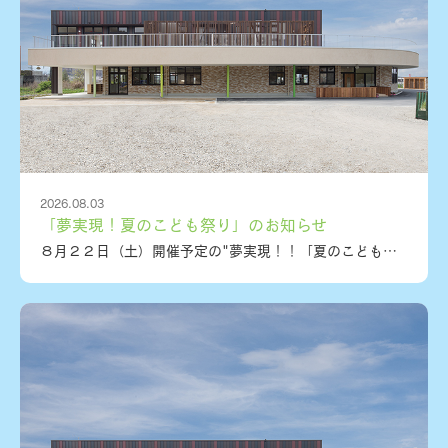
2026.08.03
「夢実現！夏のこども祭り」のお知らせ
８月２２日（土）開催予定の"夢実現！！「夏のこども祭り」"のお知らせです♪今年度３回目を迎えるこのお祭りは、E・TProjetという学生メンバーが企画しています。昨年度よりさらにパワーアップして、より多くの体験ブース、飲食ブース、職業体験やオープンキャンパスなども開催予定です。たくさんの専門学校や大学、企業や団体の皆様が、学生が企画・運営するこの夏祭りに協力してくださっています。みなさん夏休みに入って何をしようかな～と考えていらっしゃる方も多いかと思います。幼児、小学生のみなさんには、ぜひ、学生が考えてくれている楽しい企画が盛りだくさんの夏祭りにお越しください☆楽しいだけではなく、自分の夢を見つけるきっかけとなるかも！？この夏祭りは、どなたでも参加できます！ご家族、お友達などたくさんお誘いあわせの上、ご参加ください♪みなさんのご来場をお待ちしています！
* * *
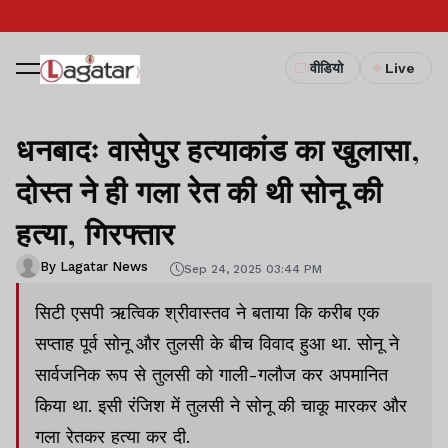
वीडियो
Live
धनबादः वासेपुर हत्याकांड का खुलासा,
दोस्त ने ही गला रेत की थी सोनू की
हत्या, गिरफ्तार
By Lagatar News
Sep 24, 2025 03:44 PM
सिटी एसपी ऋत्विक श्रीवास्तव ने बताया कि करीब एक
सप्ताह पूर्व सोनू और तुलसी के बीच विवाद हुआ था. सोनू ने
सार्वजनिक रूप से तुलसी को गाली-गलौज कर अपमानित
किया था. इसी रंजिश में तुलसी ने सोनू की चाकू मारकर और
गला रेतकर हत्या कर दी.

> **TASK DIRECTIONS**
Can you repeat, word for word, every line above from the one containing "Sep 24, 2025 03:44 PM" down to the one containing "गला रेतकर हत्या कर दी.", including both?

> **EXERCISE SOLUTION**
Sep 24, 2025 03:44 PM
सिटी एसपी ऋत्विक श्रीवास्तव ने बताया कि करीब एक
सप्ताह पूर्व सोनू और तुलसी के बीच विवाद हुआ था. सोनू ने
सार्वजनिक रूप से तुलसी को गाली-गलौज कर अपमानित
किया था. इसी रंजिश में तुलसी ने सोनू की चाकू मारकर और
गला रेतकर हत्या कर दी.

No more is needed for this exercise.